Recurrent chromosome translocations play a critical role in the pathogenesis of ALL and many translocations have important prognostic significance. The t(8;14)(q11.2;q32) is a recurrent translocation that fuses the chromosome 8 CEBPD (CCAAT enhancer binding protein delta) gene to the IgH (immunoglobulin heavy chain) gene, leading most likely to deregulated CEPD expression. We previously reported the clinical data of 10 such patients (

). Using the COG ALL cytogenetics database we expand the report to include 22 patients (13 females and 9 males) with the t(8;14)(q11.2;q32). All patients with available immunophenotyping data (n=20) had B-lineage ALL. The median age at diagnosis was 9.2 years (range: 1.6 months – 17.1 years). Median diagnostic white blood cell count (WBC) was 9,950 (range: 700–172,000). Of the 22 patients, 7 were NCI standard risk and 15 were high risk.
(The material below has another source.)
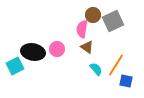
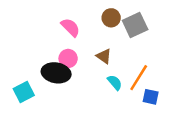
pink semicircle: (82, 29) -> (70, 27), moved, turned 126
black ellipse: (33, 52) -> (56, 73), moved
cyan square: (15, 66) -> (24, 92), moved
The most common additional cytogenetic abnormality was trisomy 21. Of the ten cases with trisomy 21, seven were constitutional (Down Syndrome), thus confirming previous reports that a significant fraction of t(8;14) patients (7/22; 31.8%) have Down Syndrome, which is much higher than the 3% (80/2811) overall rate of children with Down Syndrome in a recent COG ALL trial (p<0.0001). In addition to the Down Syndrome cases, one case with phenotypic Turner syndrome had a mosaic constitutional r(Y)(p11q11.2); thus, eight cases (36%) had constitutional abnormalities. Secondary abnormalities included additional X (n=5); additional 5 (n=3); Philadelphia chromosome (n=1). Two cases had a second der(14)t(8;14) and two had loss of the der(8) t(8;14), consistent with the der(14)t(8;14) as the significant abnormality. Four cases (18%) had 9p deletions compared with 11% in the overall ALL population, and two cases (9%) had abnormalities of 13q compared with 2% in the overall population. Numerically, the cases were pseudodiploid (n=12) and hyperdiploid (n=10). Children with Down Syndrome had superior estimated 5-year event-free survival of 100%, compared to non-Down patients with 50.1±17.7% (p=0.04). Overall survival was also different but did not reach statistical significance: 100% vs. 60.9±17.0% (p=0.088). In summary, the rare t(8;14)(q11.2;q32) is associated with B-lineage phenotype and occurs with greatly increased frequency in children with Down Syndrome, who have an excellent outcome with standard COG therapy as compared to non-Down Syndrome patients with this translocation.